A shadow stirred in a far, dim corner. A gray cat padded up the length of the room like an ambassador seeking an audience. It meowed courteously to Dana and to Andrion, and leaped onto Sarasvati’s lap, draping itself around her belly. She started, and then smiled at it.
Dana and Andrion glanced at each other, shaken from the somber moment. “That could not be—” Andrion began.
“Qemnetesh,” stated Dana. “Shurzad’s cat.”
Sarasvati plucked it up and held its face to hers, seeming to expect it to talk to her and reveal the truth. “It appeared only two days ago; it must have come with the Khazyari.”
“No doubt as a little spy for the gods,” Andrion said dryly. He reached out and ruffled the beast’s ears. It smirked at him. He might have been angry or sad or merely tired, but he could not afford the luxury of reflection. “We must return to camp, Sarasvati. We shall attack tomorrow, from without and within.”

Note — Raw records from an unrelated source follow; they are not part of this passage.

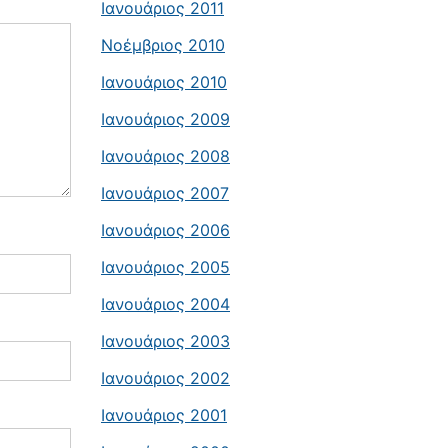
Ιανουάριος 2011
Νοέμβριος 2010
Ιανουάριος 2010
Ιανουάριος 2009
Ιανουάριος 2008
Ιανουάριος 2007
Ιανουάριος 2006
Ιανουάριος 2005
Ιανουάριος 2004
Ιανουάριος 2003
Ιανουάριος 2002
Ιανουάριος 2001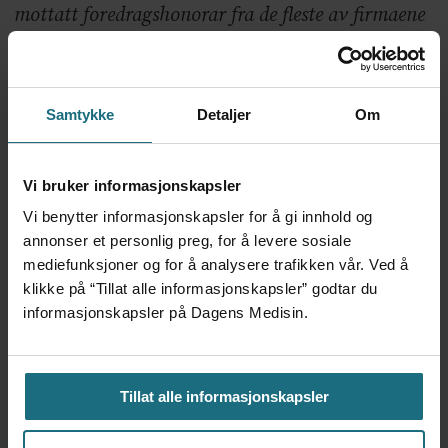
mottatt foredragshonorar fra de fleste av firmaene
som markedsfører MS-legemidler. John Anker
Zwart og Flinstad Harbo har mottatt
forskningsstøtte fra Forskningsrådet og Helse Sør-
Samtykke
Detaljer
Om
Øst.
Vi bruker informasjonskapsler
Vi benytter informasjonskapsler for å gi innhold og
FORSKNING
NYHETER
annonser et personlig preg, for å levere sosiale
mediefunksjoner og for å analysere trafikken vår. Ved å
klikke på “Tillat alle informasjonskapsler” godtar du
informasjonskapsler på Dagens Medisin.
Mest lest siste syv dager:
Vi trenger en grunnlov for
Tillat alle informasjonskapsler
psykisk helsehjelp
5 dager siden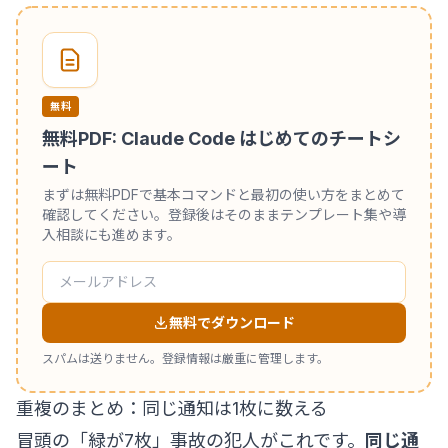
無料
無料PDF: Claude Code はじめてのチートシ
ート
まずは無料PDFで基本コマンドと最初の使い方をまとめて
確認してください。登録後はそのままテンプレート集や導
入相談にも進めます。
無料でダウンロード
スパムは送りません。登録情報は厳重に管理します。
重複のまとめ：同じ通知は1枚に数える
冒頭の「緑が7枚」事故の犯人がこれです。
同じ通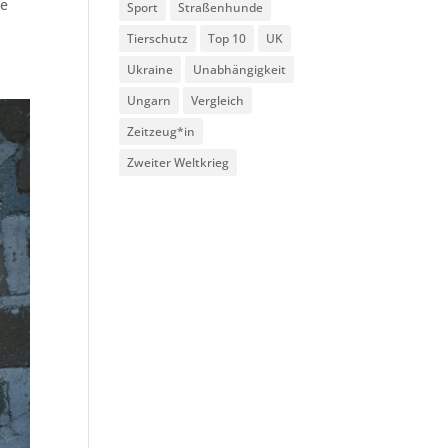
ve
Sport
Straßenhunde
Tierschutz
Top 10
UK
Ukraine
Unabhängigkeit
Ungarn
Vergleich
Zeitzeug*in
Zweiter Weltkrieg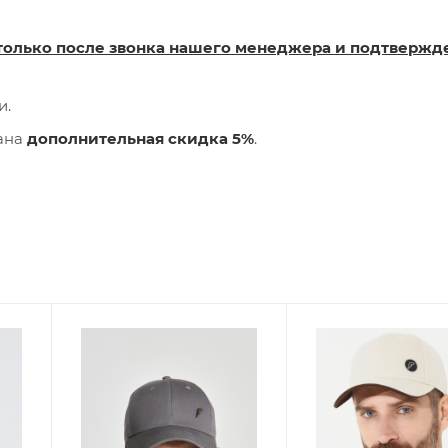
только после звонка нашего менеджера и подтвержд
и.
лана
дополнительная скидка 5%
.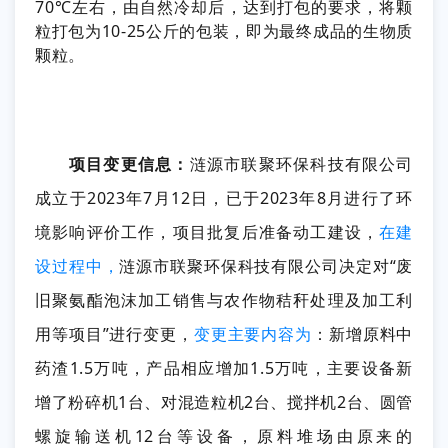
70℃左右，由自然冷却后，达到打包的要求，将颗
粒打包为10-25公斤的包装，即为最终成品的生物质
颗粒。
项目变更信息：
涟源市联聚环保科技有限公司
成立于2023年7月12日，已于2023年8月进行了环
境影响评价工作，
项目批复后准备动工建设，
在建
设过程中，
涟源市联聚环保科技有限公司决定对“废
旧聚氨酯泡沫加工销售与农作物秸秆处理及加工利
用等项目”进行变更，
变更主要内容为
：
新增原料中
药渣1.5万吨，产品相应增加1.5万吨，主要设备新
增了粉碎机1台、对混造粒机2台、搅拌机2台
、圆管
螺旋输送机12台等设备，原料堆场由原来的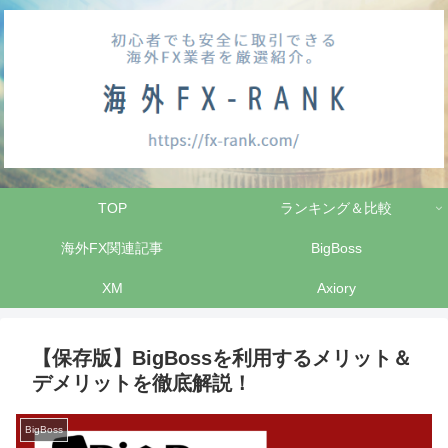
TOP
ランキング＆比較
海外FX関連記事
BigBoss
XM
Axiory
【保存版】BigBossを利用するメリット＆
デメリットを徹底解説！
BigBoss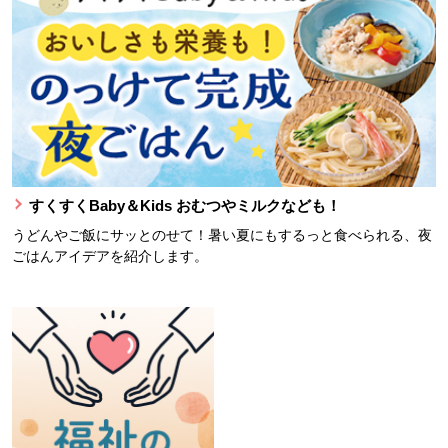
すくすくBaby＆Kids おむつやミルクなども！
うどんやご飯にサッとのせて！暑い夏にもするっと食べられる、夜
ごはんアイデアを紹介します。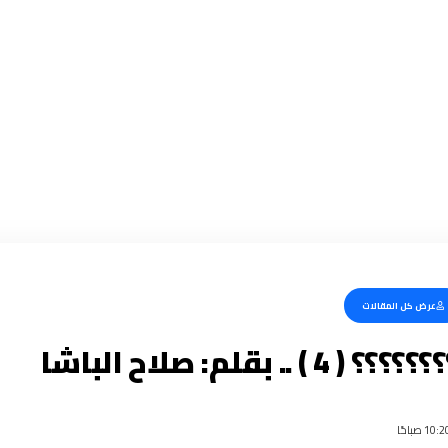
عرض كل المقالات
 .. بقلم: صلاح الباشا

“Justice,” nodded Sarasvati, turning also to duty. “Very good. I have been hoarding weapons; the slaves, our people, will rise against their oppressors. Bring yourself and the sword, and they will fight for you.”
“But are you not coming with us now?”
“I must stay here,” she said, admitting no other possibility. “The people need direction. I shall see y
ou on the morrow.”
“Or in paradise,” Andrion returned. He shivered. It was in this very room that Bellasteros had taken leave of Aveyron with almost those words . . . No, the price had been paid, and paid again this night; the victory would be theirs. All he had to do, it seemed, was be in two places at once.
Gravely he kissed his sister. Dana embraced her. Tembujin bowed jerkily and fled into the hall. Miklos looked at Andrion, almost pleading for hatred; then he squared his shoulders and turned to Sarasvati. They stared at each other, divided by the length of the chamber, divided by the length of the Empire. He saluted her, and with a clash of his armor vanished. She let him go.
They left Sarasvati sitting on the battered throne in a pool of lamplight, thoughtfully stroking the cat. The cat lay with its forepaws tucked, whiskers alert, ears pricked for any echo of battle.
The group walked in glum silence through the deserted corridors. They spread splintered boards from the ruined stable across the opening to the well. They lit the torch again, and followed its small sputtering crimson light to the willow grove. The wind had died; the trees were still, each branch an engraved pattern against a steel-gray sky. The horses stamped restively, eager to be away.
Andrion sheathed Solifrax and climbed onto Ventalidar. He saw Sarasvati’s glistening eyes before him, and his gut cramped cruelly. He glanced over at Tembujin, who would be his friend, and he said matter-of-factly, “You bastard.” Miklos’s white, pinched face looked around, thinking, perhaps, that the prince spoke of him. Dana winced.
“Ah,” returned Tembujin in acid tones, “but my parents were wed. It is you who are—”
Andrion growled, “Hold that handsome tongue, Khazyari, or I shall be pleased to shorten it.” His voice spun itself out and broke. Ventalidar leaped forward.
Tembujin jerked his head so that his tail of hair danced, but he said nothing more. The grove fell behind them. The dark mound of Iksandarun seemed to shift and stretch, its eyes, the fires of the Khazyari, blinking. The streets began to resonate with the rumor, with the promise, that the black prince had come at last, and that he carried his father’s sword.